Step over the threshold of the historic Il Bisonte store with its glass windows on via del Parione in the center of Florence, and your senses will be captivated by the intense and magnificent smell of leather tannin.

The flagship store has never ceased to evolve since it attracted the attention of international travellers in the Seventies with its unusual blend as an atelier and shop selling leather bags and accessories as well as curious pieces of vintage design, artworks, riding equipment and Liberty-style lamps. A striking bison in resin, wooden columns crafted for a 1989 installation, vintage suitcases and creations styled over 20 years for exhibitions held at Palazzo Strozzi form a theatrical backdrop to Tuscan dressers showing classics in the Heritage collection and more contemporary bag designs. Herringbone terracotta floors and whitewashed vaulted ceilings communicate the heritage of Florence as shoppers inspect the desirable items, from purses with non-chemical metallic finishes to overnight bags, and even a script cover yearned for by Hollywood stars.

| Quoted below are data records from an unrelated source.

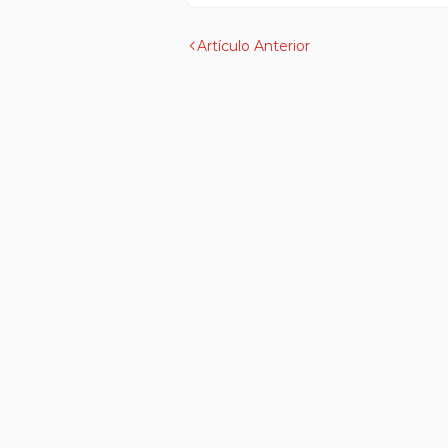
Artículo Anterior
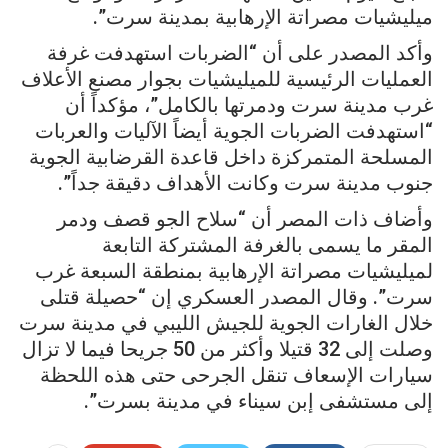
ميليشيات مصراتة الإرهابية بمدينة سرت”.
وأكد المصدر على أن “الضربات استهدفت غرفة
العمليات الرئيسية للميليشيات بجوار مصنع الأعلاف
غرب مدينة سرت ودمرتها بالكامل”، مؤكداً أن
“استهدفت الضربات الجوية أيضاً الآليات والعربات
المسلحة المتمركزة داخل قاعدة القرضابية الجوية
جنوب مدينة سرت وكانت الأهداف دقيقة جداً”.
وأضاف ذات المصر أن “سلاح الجو قصف ودمر
المقر ما يسمى بالغرفة المشتركة التابعة
لميليشيات مصراتة الإرهابية بمنطقة السبعة غرب
سرت”. وقال المصدر العسكري إن “حصيلة قتلى
خلال الغارات الجوية للجيش الليبي في مدينة سرت
وصلت إلى 32 قتيلا وأكثر من 50 جريحا فيما لا تزال
سيارات الإسعاف تنقل الجرحى حتى هذه اللحظة
إلى مستشفى إبن سيناء في مدينة بسرت”.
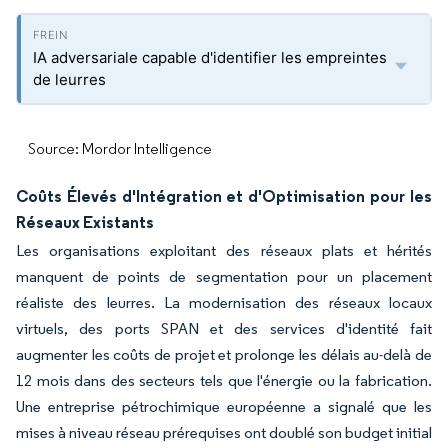
IA adversariale capable d'identifier les empreintes
de leurres
Source: Mordor Intelligence
Coûts Élevés d'Intégration et d'Optimisation pour les
Réseaux Existants
Les organisations exploitant des réseaux plats et hérités
manquent de points de segmentation pour un placement
réaliste des leurres. La modernisation des réseaux locaux
virtuels, des ports SPAN et des services d'identité fait
augmenter les coûts de projet et prolonge les délais au-delà de
12 mois dans des secteurs tels que l'énergie ou la fabrication.
Une entreprise pétrochimique européenne a signalé que les
mises à niveau réseau prérequises ont doublé son budget initial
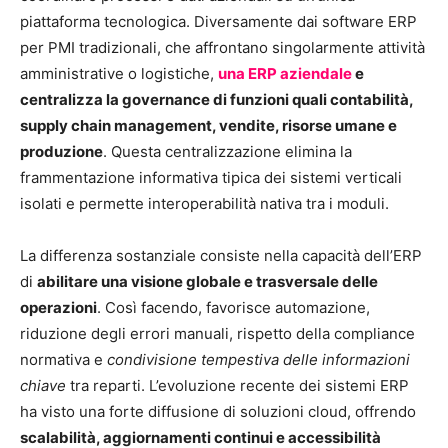
piattaforma tecnologica. Diversamente dai software ERP
per PMI tradizionali, che affrontano singolarmente attività
amministrative o logistiche,
una ERP aziendale
e
centralizza la governance di funzioni quali contabilità,
supply chain management, vendite, risorse umane e
produzione
. Questa centralizzazione elimina la
frammentazione informativa tipica dei sistemi verticali
isolati e permette interoperabilità nativa tra i moduli.
La differenza sostanziale consiste nella capacità dell’ERP
di
abilitare una visione globale e trasversale delle
operazioni
. Così facendo, favorisce automazione,
riduzione degli errori manuali, rispetto della compliance
normativa e
condivisione tempestiva delle informazioni
chiave
tra reparti. L’evoluzione recente dei sistemi ERP
ha visto una forte diffusione di soluzioni cloud, offrendo
scalabilità, aggiornamenti continui e accessibilità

Among the first customers to fall in love with Il Bisonte was Ralph Lauren, who bought a leather briefcase at the via del Parione shop that he has been carrying almost everywhere he goes for 50 years. Down the years, other celebrities have followed his example, including Elizabeth Taylor, Monica Bellucci, Leonardo DiCaprio, Robert Redford and Tom Hanks, who loves to pop by the store whenever he’s in Florence.

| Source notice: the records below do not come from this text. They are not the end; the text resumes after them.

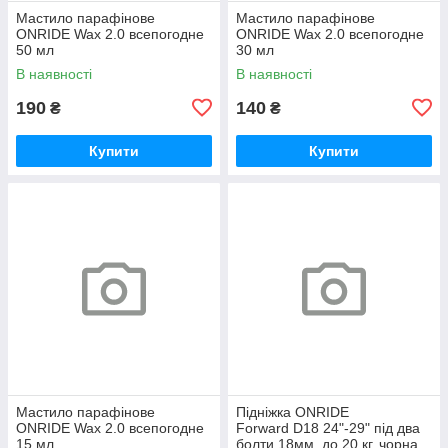
Мастило парафінове
Мастило парафінове
ONRIDE Wax 2.0 всепогодне
ONRIDE Wax 2.0 всепогодне
50 мл
30 мл
В наявності
В наявності
190
140
₴
₴
Купити
Купити
Мастило парафінове
Підніжка ONRIDE
ONRIDE Wax 2.0 всепогодне
Forward D18 24"-29" під два
15 мл
болти 18мм, до 20 кг, чорна,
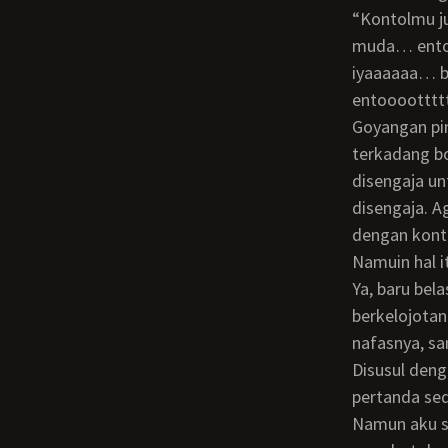
“Kontolmu juga luar biasa enaknya… ereksinya sempurna… maklum kontol anak
muda… ento
iyaaaaaa… b
entooootttt
Goyangan pinggul Mama Fien pun semakin lincah, memutar - mutrar dan meliuk - liuk.
terkadang b
disengaja u
disengaja. A
dengan kont
Namuin hal
Ya, baru belasan menit aku mengentot liang memek legit Mama Fien ini, tiba - tiba dia
berkelojota
nafasnya, s
Disusul deng
pertanda sed
Namun aku seolah tak mau memberi ampun padanya. Kontolku tetap kuayun. Maju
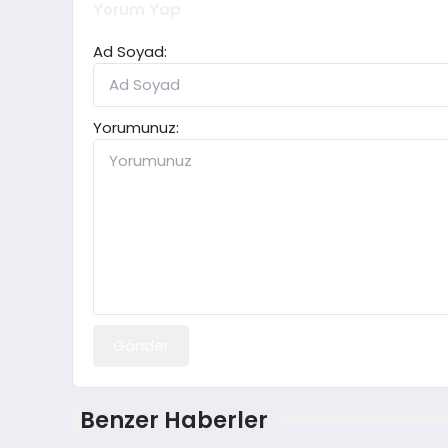
Yorum Yap
Ad Soyad:
Yorumunuz:
Gönder
Benzer Haberler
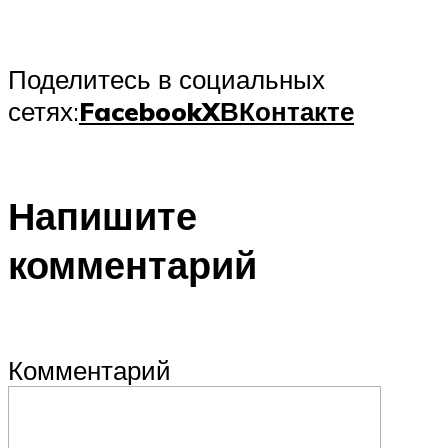
Поделитесь в социальных
сетях:
Facebook
X
ВКонтакте
Напишите
комментарий
Комментарий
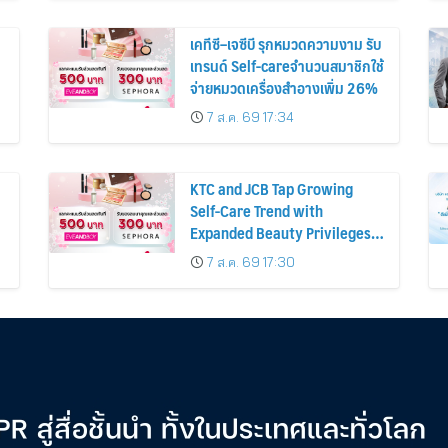
เคทีซี–เจซีบี รุกหมวดความงาม รับ
เทรนด์ Self-careจำนวนสมาชิกใช้
จ่ายหมวดเครื่องสำอางเพิ่ม 26%
7 ส.ค. 69 17:34
KTC and JCB Tap Growing
Self-Care Trend with
Expanded Beauty Privileges
น
Number of KTC JCB
7 ส.ค. 69 17:30
Cardmembers Spending on
Cosmetics Rises 26%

More than anything else, a visit to the via del Parione involves a deep dive into Florentine manufacturing traditions at their most authentic. All of Il Bisonte’s products are crafted in small artisan workshops, often family run and passed down from generation to generation, at a radius of no more than 35 kilometres from Florence, from model making in Pontassieve to small leather item production in Impruneta and Borgo San Lorenzo, and bag manufacturing in Reggello, Rufina and Vicchio. As we pick up a sumptuously soft notebook cover, the store manager explains how the tactility depends entirely on the animal whose skin was used to make the item. “Il Bisonte only uses hides from adult cattle reared for food, which would otherwise be disposed of at a significant cost to the environment.”

Starting their journey in the tanneries of Santa Croce sull’Arno, among others, the raw hides are preserved in salt before being washed, rehydrated and passed through drums several times. They are tanned with vegetable substances such as tannin, a 100 per cent natural powder obtained from the bark of European chestnut trees, which allows the leather items to darken and gain character over time. A photograph mounted on the wall shows how Il Bisonte’s small leather items age from sand, milk and champagne shades in their infancy to gold, honey and caramel, and chestnut and ebony in their dotage. “The vegetable substances with which our articles are tanned mean that you can rub a scratch and it will go away,” the Il Bisonte team explains while holding a handsome forest green cowhide shoulder bag in the FW23 collection. 

Stubborn like the namesake animal, Il Bisonte refuses to bow to the swings and arrows of fashion trends and seasonal constraints. Many of the items on display have been in continuous production since the 1970s, such as the iconic Caramella transformable bag and the Trappola men’s backpack. Plus, customization is an option at the Florence flagship store thanks to a machine that enables leather lovers to personalize their purchases with initials, numbers and symbols. 

Established by Wanny Di Filippo in 1970, this proudly Florentine high-quality leather goods brand has always been at home in the monumental Palazzo Corsini, a stone’s throw from via Tornabuoni and near the lungarno.